* _Task_:
Reproduce all of the entries character for character, while leaving out any pictures they contain.
- - -
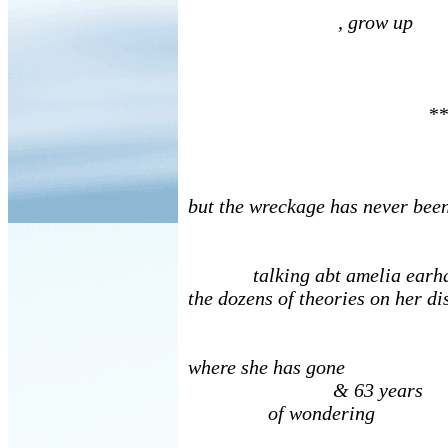
, grow up
**
but the wreckage has never bee
talking abt amelia earhar
the dozens of theories on her 
where she has gone
& 63 years
of wondering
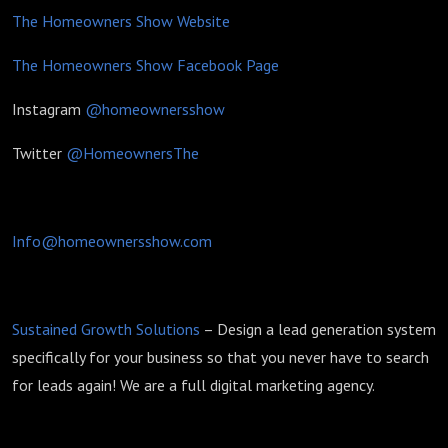
The Homeowners Show Website
The Homeowners Show Facebook Page
Instagram
@homeownersshow
Twitter
@HomeownersThe
Info@homeownersshow.com
Sustained Growth Solutions
– Design a lead generation system
specifically for your business so that you never have to search
for leads again! We are a full digital marketing agency.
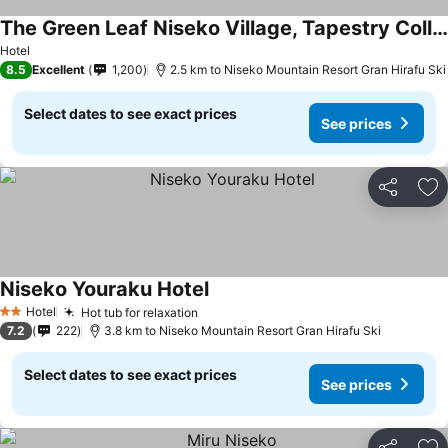
The Green Leaf Niseko Village, Tapestry Collection by Hilton
Hotel
8.5
Excellent
1,200
2.5 km to Niseko Mountain Resort Gran Hirafu Ski
Select dates to see exact prices
See prices
Share
Ad
Niseko Youraku Hotel
Hotel
Hot tub for relaxation
2 Stars
7.2
222
3.8 km to Niseko Mountain Resort Gran Hirafu Ski
Select dates to see exact prices
See prices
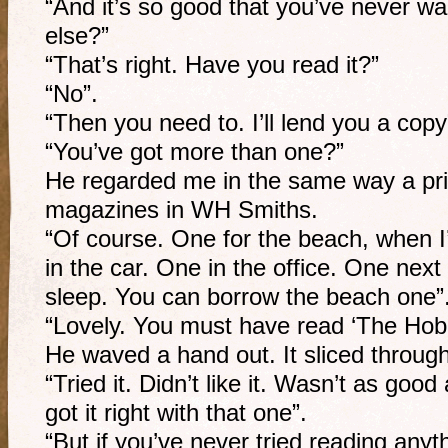
“And it’s so good that you’ve never wa
else?”
“That’s right. Have you read it?”
“No”.
“Then you need to. I’ll lend you a copy
“You’ve got more than one?”
He regarded me in the same way a pr
magazines in WH Smiths.
“Of course. One for the beach, when I
in the car. One in the office. One next 
sleep. You can borrow the beach one”
“Lovely. You must have read ‘The Hobb
He waved a hand out. It sliced through
“Tried it. Didn’t like it. Wasn’t as goo
got it right with that one”.
“But if you’ve never tried reading any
- - -
* _Exercise solution_:
, grow up
**
but the wreckage has never bee
talking abt amelia earhar
the dozens of theories on her 
where she has gone
& 63 years
of wondering
The Homeowners Show Website
The Homeowners Show Facebook Page
Instagram
@homeownersshow
Twitter
@HomeownersThe
Info@homeownersshow.com
Sustained Growth Solutions
– Design a lead generation system
specifically for your business so that you never have to search
for leads again! We are a full digital marketing agency.
The Green Leaf Niseko Village, Tapestry Collection by Hilton
Hotel
8.5
Excellent
1,200
2.5 km to Niseko Mountain Resort Gran Hirafu Ski
Select dates to see exact prices
See prices
Share
Ad
Niseko Youraku Hotel
Hotel
Hot tub for relaxation
2 Stars
7.2
222
3.8 km to Niseko Mountain Resort Gran Hirafu Ski
Select dates to see exact prices
See prices
“And it’s so good that you’ve never wa
else?”
“That’s right. Have you read it?”
“No”.
“Then you need to. I’ll lend you a copy
“You’ve got more than one?”
He regarded me in the same way a pr
magazines in WH Smiths.
“Of course. One for the beach, when I
in the car. One in the office. One next 
sleep. You can borrow the beach one”
“Lovely. You must have read ‘The Hobb
He waved a hand out. It sliced through
“Tried it. Didn’t like it. Wasn’t as goo
got it right with that one”.
“But if you’ve never tried reading any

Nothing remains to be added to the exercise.